Он держал в руках пакет с колбасой.
– Твой папочка все никак не наинфантилится, – усмехнулась мама, кивнув на пакет. – Возраст такой, видимо. Скоро побежит покупать красный «Мерседес»…
– Лучше красный «Мерседес», чем зеленый «Кавасаки», – сказал я.
Иногда я могу и афоризмами.
– И то верно, – зевнула мама. – Целее будет.
– Семья! – отец обнял нас с мамой, на меня пакет с колбасой положил, на плечо. – Семья, вы мелкобуржуазны! Ну, мелкобуржуазность старшего поколения… – отец кивнул на маму, – …объяснима. Оне имели трудное детство и призванием филолог, а там куда ни плюнь, то Жан-Жак, то Жан-Поль, а то и вовсе Кастанеда какая. Поневоле в макраме ударишься. А вы, молодой человек, от чего плесневеете?
– В его возрасте независимые юноши много обдумывают житие и от этого делаются сильные резонеры, – сказала мама. – Все окружающие люди, независимо от возраста, кажутся им малолетними прыщавыми… скажем так, недоумками.
Я немного покраснел. Почему сразу прыщавыми?
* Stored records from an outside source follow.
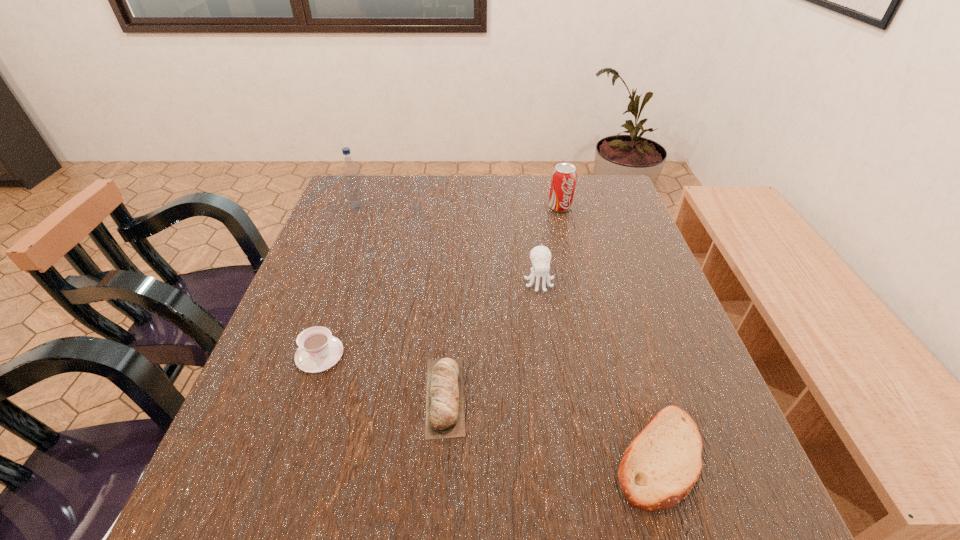 Where is `pita bread present at the right edge`? pita bread present at the right edge is located at coordinates (660, 467).

This screenshot has width=960, height=540. Identify the location of object that is at the far left corner. (350, 171).

Image resolution: width=960 pixels, height=540 pixels. Identify the location of object positioned at the far right corner. (564, 176).

What are the coordinates of `object that is at the near right corner` in the screenshot? It's located at (660, 467).

The width and height of the screenshot is (960, 540). I want to click on vacant area at the far edge, so click(x=482, y=185).

Where is `blank space at the near edge`? The width and height of the screenshot is (960, 540). blank space at the near edge is located at coordinates (607, 526).

This screenshot has width=960, height=540. What are the coordinates of `free space at the left edge` in the screenshot? It's located at (328, 254).

The image size is (960, 540). Identify the location of free space at the right edge. (731, 459).

At what (x,y) coordinates should I click in order to perform the action: click on free region at the far left corner of the desktop. Please return your answer as a coordinate pair (x, y). Looking at the image, I should click on (377, 177).

You are a GUI agent. You are given a task and a screenshot of the screen. Output one action in this format:
    pyautogui.click(x=<x>, y=<y>)
    Task: Click on the free spot between the soda can and the third object from right to left
    
    Given the screenshot: What is the action you would take?
    pyautogui.click(x=549, y=244) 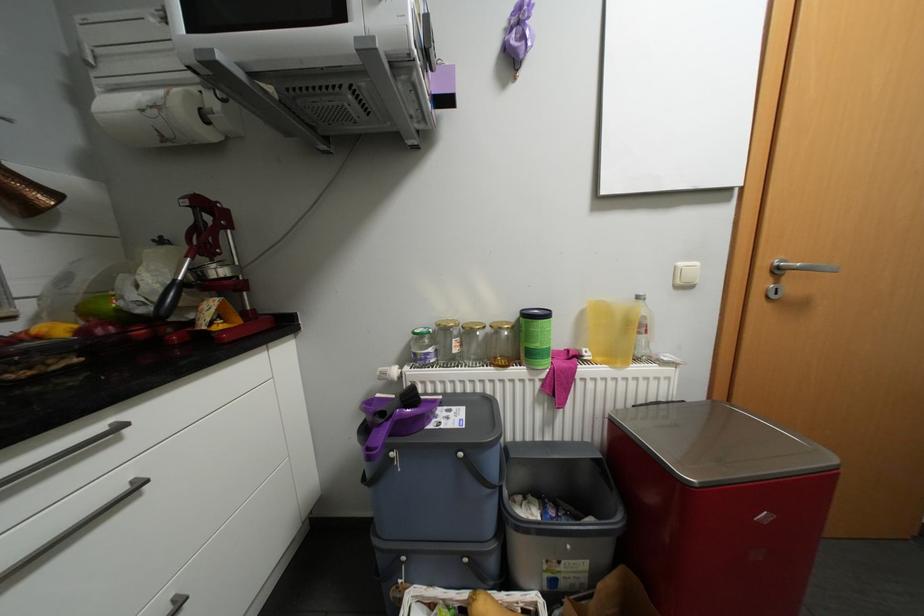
И… Если уж говорить о думании. Человек молодой слишком много думает, но это неслучайно, это так эволюцией предусмотрено – бегать, пока ноги гнутся, думать, пока гнется мозг. Работай на зачетку, потом расслабишься. Точно так. Вот я смотрю на своих родителей – они сейчас почти не думают, они все придумали до своих двадцати лет, на все вопросы у них давно припасены ответы, все просчитано и разложено на надлежащих чердачных полочках, их остроумие, эрудиция и парадоксальный интеллект – это не плод могучего разума, это отточенная ментальная логистика.
Во как.
– Тогда понятно, – отец похлопал меня пакетом с колбасой. – Тогда так держать. Может, тебе, сынище, татуху набить?
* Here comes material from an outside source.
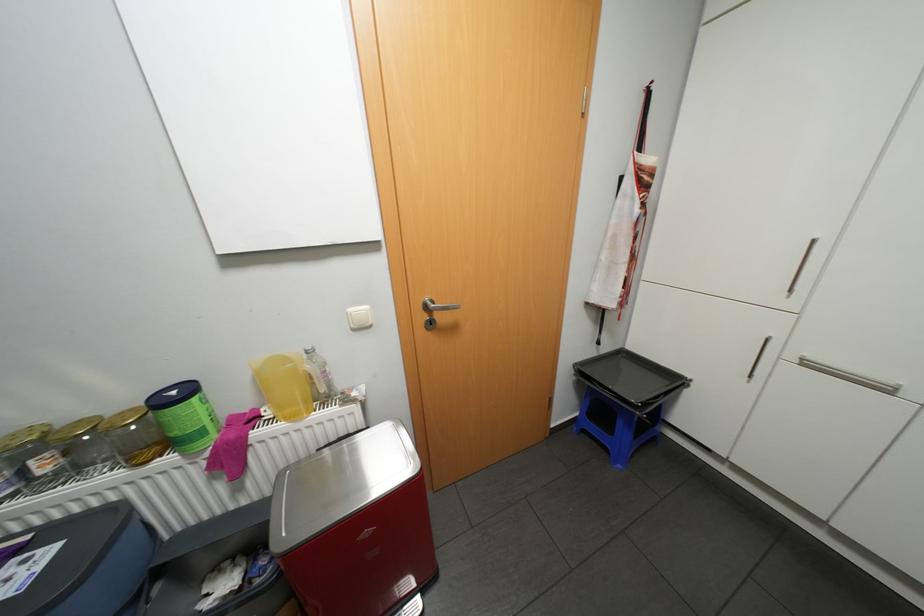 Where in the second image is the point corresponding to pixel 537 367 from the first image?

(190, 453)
– Отец, – строго сказала мама. – Не искушай малых сих.
– А что? Давай, сынище? Я «Кавасаки» в салоне выберу, а ты через дорогу на плечо набьешь… Даже не знаю, что вы там набиваете?
– Не хочу я никакой татуировки, – сказал я. – И я совсем не считаю окружающих…
– А ты, отец, – перебила меня мама, – подаешь ему странные примеры.
– Да брось, – отец усмехнулся. – Мы ведь на краю! На самом краю Ойкумены, а на всяком приличном краю белому джентльмену к лицу заниматься глупостями и немного шалить. И хватит рассуждать, семья, вечер ждет!
Отец подхватил нас под руки и потащил к выходу. Я хотел сказать, что не стоит спешить, надо постепенно…
Но постепенно не получилось, мы спустились по ступеням и еще на крыльце встретили гаванскую ночь.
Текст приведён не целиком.